• Work required: Write only the number of lines in the entries below that contain the string "zijn".

☆ ☆ ☆ ☆ ☆

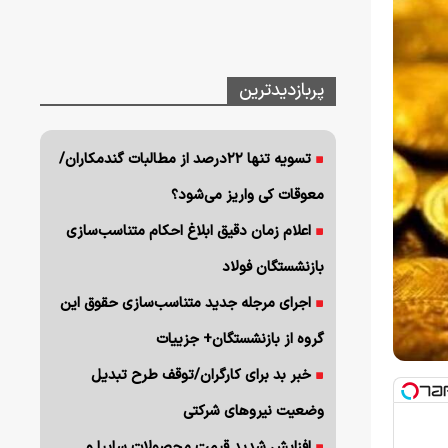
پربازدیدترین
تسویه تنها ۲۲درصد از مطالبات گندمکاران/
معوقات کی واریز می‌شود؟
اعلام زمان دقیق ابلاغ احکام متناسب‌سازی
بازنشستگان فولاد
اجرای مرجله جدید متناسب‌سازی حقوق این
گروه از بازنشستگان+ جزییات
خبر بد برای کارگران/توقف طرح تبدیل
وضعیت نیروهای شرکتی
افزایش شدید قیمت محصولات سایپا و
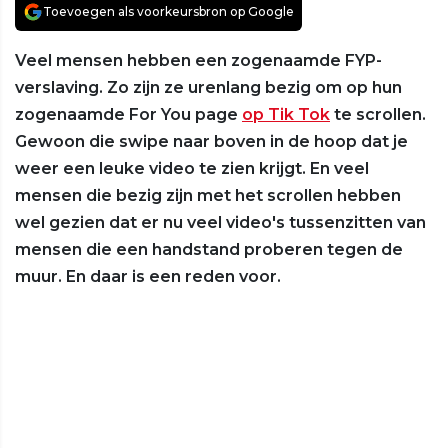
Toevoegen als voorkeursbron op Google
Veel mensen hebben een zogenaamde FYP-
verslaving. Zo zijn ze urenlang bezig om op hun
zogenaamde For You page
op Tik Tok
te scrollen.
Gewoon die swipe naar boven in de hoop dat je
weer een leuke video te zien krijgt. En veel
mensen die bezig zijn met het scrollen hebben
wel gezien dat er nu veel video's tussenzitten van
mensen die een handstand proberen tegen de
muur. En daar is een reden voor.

☆ ☆ ☆ ☆ ☆

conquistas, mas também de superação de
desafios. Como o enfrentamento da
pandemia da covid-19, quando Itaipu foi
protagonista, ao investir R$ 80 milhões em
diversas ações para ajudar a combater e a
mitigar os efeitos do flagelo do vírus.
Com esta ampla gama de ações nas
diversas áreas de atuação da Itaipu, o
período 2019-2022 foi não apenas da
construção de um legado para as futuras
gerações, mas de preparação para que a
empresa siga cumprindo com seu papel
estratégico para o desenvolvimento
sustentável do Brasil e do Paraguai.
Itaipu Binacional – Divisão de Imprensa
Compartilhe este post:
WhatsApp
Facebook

☆ ☆ ☆ ☆ ☆

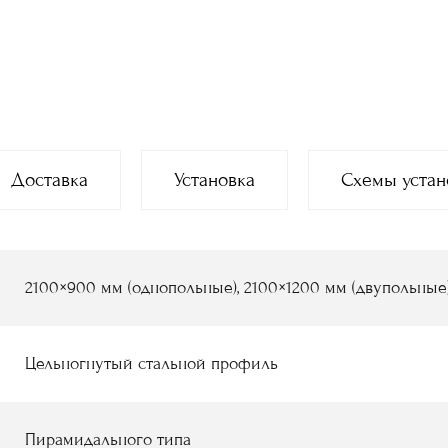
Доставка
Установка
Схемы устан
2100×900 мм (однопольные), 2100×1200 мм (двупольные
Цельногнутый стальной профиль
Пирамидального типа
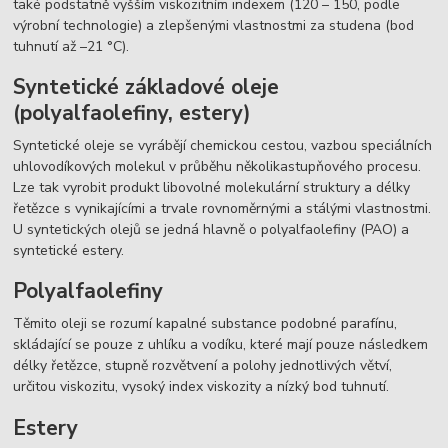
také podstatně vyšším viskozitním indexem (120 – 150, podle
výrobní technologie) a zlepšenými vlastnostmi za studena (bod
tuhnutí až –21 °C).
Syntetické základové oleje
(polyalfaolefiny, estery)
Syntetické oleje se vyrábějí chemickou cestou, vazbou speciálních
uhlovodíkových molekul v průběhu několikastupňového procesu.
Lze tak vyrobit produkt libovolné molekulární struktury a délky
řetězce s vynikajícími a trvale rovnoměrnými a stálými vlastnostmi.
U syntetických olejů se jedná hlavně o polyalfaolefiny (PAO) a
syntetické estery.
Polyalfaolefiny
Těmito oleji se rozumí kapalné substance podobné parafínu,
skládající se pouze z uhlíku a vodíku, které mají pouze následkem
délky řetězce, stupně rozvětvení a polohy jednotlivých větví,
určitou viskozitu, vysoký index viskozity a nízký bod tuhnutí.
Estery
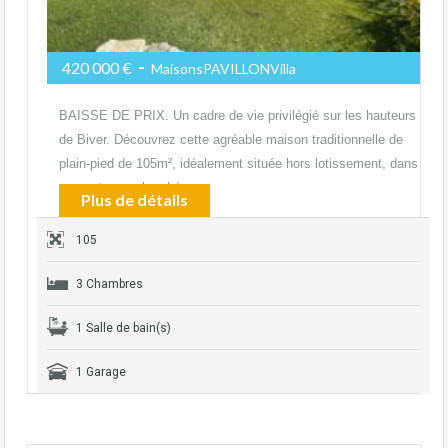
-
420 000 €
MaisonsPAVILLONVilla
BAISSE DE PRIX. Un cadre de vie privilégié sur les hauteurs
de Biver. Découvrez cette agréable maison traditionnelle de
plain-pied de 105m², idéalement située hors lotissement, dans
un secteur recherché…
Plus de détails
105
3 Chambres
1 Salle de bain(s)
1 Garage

☆ ☆ ☆ ☆ ☆

• Response: 2